In 589 BC, Nebuchadnezzar II laid siege to Jerusalem. The conflict ended with the destruction of the city and its temple in the summer of 587 or 586. Some of the survivors were hauled off in exile to Babylon. It was there, at a dark time in our history that they encountered the stories of others who were quite different from us. Those people told fantastic stories of multiple gods. They even had a long poem about human mortality and the eternity of gods. At that point in our story, our people had become staunchly monotheistic. They didn’t like the fact that their children were being taught a poem with multiple gods. Somewhere around the time, our people began to tell a different story about who we are and where we came from. In this story the origins of the universe are addressed, as had bene the case with the stories of our captors. We started to tell our story that began, “In the beginning when God created the heavens and the earth, the earth was a formless void and darkness covered the face of the deep, while a wind from God swept over the face of the waters.”

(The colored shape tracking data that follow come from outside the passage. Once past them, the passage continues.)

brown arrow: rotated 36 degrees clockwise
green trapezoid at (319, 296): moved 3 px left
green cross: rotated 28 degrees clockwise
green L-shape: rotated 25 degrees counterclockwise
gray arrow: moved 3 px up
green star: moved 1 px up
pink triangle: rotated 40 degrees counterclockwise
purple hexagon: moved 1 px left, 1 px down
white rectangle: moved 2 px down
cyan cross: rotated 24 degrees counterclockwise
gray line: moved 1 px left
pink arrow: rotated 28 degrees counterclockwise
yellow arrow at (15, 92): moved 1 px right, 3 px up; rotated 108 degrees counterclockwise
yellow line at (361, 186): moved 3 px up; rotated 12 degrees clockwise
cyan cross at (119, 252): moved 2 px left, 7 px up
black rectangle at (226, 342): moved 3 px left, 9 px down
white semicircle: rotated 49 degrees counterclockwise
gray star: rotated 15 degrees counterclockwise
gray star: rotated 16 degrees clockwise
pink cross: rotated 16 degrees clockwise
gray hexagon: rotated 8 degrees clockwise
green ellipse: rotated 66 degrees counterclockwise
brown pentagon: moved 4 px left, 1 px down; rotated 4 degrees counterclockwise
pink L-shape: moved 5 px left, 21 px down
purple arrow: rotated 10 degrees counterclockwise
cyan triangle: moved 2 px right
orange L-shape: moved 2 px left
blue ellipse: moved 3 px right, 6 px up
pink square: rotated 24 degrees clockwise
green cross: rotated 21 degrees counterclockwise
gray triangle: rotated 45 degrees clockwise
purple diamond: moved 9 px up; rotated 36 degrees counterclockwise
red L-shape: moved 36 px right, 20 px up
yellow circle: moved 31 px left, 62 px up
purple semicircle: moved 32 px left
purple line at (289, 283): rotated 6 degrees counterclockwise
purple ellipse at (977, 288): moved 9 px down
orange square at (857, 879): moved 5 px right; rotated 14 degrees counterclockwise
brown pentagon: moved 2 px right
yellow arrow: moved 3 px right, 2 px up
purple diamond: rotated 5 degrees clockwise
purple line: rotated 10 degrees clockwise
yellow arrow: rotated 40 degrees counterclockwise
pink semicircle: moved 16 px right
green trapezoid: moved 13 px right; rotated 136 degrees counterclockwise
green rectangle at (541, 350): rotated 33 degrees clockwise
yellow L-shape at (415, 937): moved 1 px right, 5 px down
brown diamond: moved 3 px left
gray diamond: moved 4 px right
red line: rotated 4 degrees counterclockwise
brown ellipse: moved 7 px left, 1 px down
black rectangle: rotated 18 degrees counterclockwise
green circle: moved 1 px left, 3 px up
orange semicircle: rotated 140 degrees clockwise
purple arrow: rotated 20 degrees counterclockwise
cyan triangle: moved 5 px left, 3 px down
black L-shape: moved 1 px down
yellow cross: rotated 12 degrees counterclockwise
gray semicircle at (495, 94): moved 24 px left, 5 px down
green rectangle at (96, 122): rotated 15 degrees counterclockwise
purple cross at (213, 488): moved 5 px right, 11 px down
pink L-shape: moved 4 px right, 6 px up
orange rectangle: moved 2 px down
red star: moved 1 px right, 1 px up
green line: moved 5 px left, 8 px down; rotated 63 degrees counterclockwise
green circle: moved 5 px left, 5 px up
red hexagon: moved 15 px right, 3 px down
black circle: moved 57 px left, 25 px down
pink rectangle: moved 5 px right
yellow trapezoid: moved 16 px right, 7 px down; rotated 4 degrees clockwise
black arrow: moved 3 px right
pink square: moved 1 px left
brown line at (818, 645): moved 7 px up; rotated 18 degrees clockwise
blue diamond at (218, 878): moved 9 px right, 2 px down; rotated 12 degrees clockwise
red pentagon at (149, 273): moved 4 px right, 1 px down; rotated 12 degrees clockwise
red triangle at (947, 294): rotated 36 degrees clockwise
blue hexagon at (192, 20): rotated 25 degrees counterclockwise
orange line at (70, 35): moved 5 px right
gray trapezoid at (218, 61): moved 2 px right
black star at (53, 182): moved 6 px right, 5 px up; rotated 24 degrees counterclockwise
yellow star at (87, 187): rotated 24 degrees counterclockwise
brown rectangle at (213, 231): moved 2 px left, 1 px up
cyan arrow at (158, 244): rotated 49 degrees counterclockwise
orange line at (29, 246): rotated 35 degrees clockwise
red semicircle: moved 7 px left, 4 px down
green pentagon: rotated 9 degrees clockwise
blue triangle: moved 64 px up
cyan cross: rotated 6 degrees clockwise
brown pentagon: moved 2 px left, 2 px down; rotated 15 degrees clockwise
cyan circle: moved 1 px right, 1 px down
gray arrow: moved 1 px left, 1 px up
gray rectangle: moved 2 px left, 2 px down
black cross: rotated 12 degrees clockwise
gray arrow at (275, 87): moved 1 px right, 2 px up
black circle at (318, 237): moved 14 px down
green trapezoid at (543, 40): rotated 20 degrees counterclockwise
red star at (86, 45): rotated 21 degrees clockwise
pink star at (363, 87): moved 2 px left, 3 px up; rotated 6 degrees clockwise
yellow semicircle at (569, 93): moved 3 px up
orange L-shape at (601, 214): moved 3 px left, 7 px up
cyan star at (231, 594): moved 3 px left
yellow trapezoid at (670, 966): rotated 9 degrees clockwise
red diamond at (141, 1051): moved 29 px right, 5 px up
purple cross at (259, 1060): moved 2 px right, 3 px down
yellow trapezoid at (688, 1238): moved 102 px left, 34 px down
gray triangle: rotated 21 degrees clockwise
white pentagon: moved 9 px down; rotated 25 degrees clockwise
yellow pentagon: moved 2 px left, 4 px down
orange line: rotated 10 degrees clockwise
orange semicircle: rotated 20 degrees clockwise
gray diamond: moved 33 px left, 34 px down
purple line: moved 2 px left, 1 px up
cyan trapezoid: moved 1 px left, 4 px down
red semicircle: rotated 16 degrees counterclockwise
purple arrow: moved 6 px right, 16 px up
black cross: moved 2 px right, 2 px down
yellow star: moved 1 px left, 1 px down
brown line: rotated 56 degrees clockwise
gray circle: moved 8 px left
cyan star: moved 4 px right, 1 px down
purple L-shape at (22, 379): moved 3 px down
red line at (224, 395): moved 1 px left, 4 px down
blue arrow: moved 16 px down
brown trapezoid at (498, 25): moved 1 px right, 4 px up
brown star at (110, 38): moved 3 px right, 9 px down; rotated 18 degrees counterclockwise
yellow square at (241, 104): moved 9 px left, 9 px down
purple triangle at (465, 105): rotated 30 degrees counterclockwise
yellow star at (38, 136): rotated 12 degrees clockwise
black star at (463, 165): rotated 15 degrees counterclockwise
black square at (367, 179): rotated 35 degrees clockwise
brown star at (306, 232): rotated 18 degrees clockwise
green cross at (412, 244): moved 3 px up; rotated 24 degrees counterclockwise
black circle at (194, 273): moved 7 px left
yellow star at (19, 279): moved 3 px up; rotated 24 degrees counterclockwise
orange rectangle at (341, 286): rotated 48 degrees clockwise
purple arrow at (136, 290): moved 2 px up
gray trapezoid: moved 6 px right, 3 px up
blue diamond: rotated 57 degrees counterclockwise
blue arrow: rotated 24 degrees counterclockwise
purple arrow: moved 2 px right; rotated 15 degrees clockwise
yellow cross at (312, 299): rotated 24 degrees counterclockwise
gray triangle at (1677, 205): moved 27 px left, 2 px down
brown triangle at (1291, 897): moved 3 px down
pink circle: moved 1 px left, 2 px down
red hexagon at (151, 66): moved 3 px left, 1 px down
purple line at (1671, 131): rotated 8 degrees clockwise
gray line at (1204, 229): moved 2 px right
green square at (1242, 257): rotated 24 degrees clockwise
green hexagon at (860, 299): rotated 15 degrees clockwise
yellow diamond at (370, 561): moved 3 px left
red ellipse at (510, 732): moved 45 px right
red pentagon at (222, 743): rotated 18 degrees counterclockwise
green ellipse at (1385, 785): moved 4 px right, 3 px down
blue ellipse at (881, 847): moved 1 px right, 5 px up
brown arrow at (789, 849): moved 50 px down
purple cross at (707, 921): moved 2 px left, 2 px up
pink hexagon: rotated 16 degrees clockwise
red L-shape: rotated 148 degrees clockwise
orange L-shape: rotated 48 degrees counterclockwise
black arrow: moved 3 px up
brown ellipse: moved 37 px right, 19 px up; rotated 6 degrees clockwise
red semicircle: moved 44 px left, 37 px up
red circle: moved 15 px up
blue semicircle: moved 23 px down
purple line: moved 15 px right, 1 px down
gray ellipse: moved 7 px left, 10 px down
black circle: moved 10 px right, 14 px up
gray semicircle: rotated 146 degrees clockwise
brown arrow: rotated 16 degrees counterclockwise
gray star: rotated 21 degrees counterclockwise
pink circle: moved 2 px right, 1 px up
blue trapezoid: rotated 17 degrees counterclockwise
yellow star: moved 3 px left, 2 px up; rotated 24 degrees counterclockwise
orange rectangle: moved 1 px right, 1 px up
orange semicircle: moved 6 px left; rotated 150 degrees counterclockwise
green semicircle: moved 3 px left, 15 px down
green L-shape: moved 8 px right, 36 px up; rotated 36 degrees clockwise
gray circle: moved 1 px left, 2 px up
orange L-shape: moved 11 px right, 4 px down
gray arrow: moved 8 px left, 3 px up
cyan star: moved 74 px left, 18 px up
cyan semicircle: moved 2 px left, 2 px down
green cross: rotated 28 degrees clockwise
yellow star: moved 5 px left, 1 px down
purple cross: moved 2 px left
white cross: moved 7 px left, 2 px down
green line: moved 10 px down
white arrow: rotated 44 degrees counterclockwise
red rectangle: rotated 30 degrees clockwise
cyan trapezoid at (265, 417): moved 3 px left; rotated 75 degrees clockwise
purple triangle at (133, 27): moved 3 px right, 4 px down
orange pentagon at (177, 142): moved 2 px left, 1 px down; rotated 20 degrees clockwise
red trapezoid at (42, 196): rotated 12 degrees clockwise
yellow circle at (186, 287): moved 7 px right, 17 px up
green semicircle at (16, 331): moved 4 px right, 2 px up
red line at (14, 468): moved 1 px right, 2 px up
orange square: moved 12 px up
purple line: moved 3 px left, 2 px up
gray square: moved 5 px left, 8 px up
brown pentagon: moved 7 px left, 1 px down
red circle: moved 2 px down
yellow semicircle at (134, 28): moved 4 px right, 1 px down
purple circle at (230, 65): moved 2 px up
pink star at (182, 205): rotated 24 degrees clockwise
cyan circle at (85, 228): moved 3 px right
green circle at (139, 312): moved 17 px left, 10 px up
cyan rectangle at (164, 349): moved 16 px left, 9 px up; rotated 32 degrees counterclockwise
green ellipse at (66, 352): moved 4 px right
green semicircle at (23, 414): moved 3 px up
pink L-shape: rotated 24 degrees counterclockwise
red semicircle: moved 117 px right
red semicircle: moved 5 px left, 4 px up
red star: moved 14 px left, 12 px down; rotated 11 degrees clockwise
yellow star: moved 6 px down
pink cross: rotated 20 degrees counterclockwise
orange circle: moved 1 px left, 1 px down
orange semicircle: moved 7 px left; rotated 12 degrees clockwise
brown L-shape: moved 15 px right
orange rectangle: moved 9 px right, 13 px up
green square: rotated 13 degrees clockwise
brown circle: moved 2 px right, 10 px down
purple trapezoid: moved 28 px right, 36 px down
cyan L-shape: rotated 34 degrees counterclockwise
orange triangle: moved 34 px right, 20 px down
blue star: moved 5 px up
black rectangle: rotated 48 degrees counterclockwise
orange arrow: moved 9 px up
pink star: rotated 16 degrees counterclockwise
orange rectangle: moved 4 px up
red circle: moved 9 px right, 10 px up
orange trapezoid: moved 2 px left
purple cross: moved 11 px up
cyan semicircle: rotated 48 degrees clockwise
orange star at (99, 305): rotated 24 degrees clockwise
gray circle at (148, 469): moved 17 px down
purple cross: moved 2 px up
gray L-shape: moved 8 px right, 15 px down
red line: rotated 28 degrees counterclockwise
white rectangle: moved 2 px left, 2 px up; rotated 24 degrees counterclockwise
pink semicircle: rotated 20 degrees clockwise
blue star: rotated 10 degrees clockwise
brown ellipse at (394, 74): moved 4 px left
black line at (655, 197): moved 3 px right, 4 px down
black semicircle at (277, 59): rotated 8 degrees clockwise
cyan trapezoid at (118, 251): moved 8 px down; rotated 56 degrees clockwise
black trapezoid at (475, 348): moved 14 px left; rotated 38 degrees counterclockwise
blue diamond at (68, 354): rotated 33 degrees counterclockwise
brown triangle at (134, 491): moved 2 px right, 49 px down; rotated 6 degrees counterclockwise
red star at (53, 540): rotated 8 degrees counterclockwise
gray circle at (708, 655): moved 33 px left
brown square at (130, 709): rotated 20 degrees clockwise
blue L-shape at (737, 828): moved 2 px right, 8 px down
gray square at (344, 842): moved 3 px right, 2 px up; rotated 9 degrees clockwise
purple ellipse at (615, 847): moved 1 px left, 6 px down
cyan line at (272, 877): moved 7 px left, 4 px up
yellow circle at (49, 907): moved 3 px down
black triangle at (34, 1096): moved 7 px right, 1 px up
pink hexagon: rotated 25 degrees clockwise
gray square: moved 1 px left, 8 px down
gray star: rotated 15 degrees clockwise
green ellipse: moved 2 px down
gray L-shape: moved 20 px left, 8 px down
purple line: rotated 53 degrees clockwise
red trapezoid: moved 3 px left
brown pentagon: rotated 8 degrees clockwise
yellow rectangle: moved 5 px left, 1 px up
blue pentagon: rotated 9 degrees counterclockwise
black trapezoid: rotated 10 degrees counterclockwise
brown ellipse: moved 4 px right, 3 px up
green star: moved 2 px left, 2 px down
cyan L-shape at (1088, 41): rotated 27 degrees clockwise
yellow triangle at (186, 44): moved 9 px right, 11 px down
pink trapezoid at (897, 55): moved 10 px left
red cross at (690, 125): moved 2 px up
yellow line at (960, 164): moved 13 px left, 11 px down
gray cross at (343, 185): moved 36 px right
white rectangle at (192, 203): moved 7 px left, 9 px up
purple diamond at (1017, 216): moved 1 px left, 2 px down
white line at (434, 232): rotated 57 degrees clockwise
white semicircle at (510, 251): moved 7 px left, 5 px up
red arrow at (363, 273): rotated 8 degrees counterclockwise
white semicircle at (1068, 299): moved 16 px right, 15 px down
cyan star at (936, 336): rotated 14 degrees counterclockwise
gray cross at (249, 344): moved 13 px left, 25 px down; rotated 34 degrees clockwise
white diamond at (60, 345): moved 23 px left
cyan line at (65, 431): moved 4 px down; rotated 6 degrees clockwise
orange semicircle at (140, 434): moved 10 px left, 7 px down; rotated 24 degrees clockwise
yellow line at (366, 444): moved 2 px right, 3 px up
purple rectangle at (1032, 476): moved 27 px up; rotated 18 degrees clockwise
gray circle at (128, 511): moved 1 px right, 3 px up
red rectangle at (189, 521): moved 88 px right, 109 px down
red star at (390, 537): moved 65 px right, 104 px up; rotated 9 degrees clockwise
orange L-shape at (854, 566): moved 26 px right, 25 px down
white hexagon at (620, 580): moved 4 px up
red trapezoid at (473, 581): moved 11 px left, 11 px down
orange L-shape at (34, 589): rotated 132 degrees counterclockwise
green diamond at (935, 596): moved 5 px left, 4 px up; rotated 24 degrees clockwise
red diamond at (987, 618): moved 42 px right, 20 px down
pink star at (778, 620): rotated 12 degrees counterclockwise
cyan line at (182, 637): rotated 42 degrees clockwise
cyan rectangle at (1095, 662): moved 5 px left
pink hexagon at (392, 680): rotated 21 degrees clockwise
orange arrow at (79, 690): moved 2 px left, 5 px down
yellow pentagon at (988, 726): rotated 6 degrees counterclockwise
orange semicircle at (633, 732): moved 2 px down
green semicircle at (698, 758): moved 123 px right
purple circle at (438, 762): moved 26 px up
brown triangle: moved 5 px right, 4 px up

Meanwhile, some of our people continued to live in Jerusalem under the government of the conquerers. They tried to maintain their way of life, language and religion, but they too sensed pressures on their culture. Their children were being taught strange stories by those in power. They were being exposed to ideas with which their parents disagreed. A story arose among our people that began, “These are the generations of the heavens and the earth when they were created. In the day that the Lord] God made the earth and the heavens, when no plant of the field was yet in the earth and no herb of the field had yet sprung up—for the Lord God had not caused it to rain upon the earth, and there was no one to till the ground; but a stream would rise from the earth, and water the whole face of the ground— then the Lord God formed man from the dust of the ground, and breathed into his nostrils the breath of life; and the man became a living being.”

When some of the exiles returned the two stories were put together, but they don’t read as a single story. Those two stories eventually got placed together at the beginning of a book that is simply known as ‘beginnings,” or Genesis. It tells part of our story. But it doesn’t tell all of it.

Over the years, we have found a lot of different ways of answering the question about who we are and where we have come from. None of our answers are complete. There is always more to the story. Those who cling to a single line from one of our stories or claim to understand everything because they have read part of the story still have much to learn. In that we can be drawn together because we all have much to learn.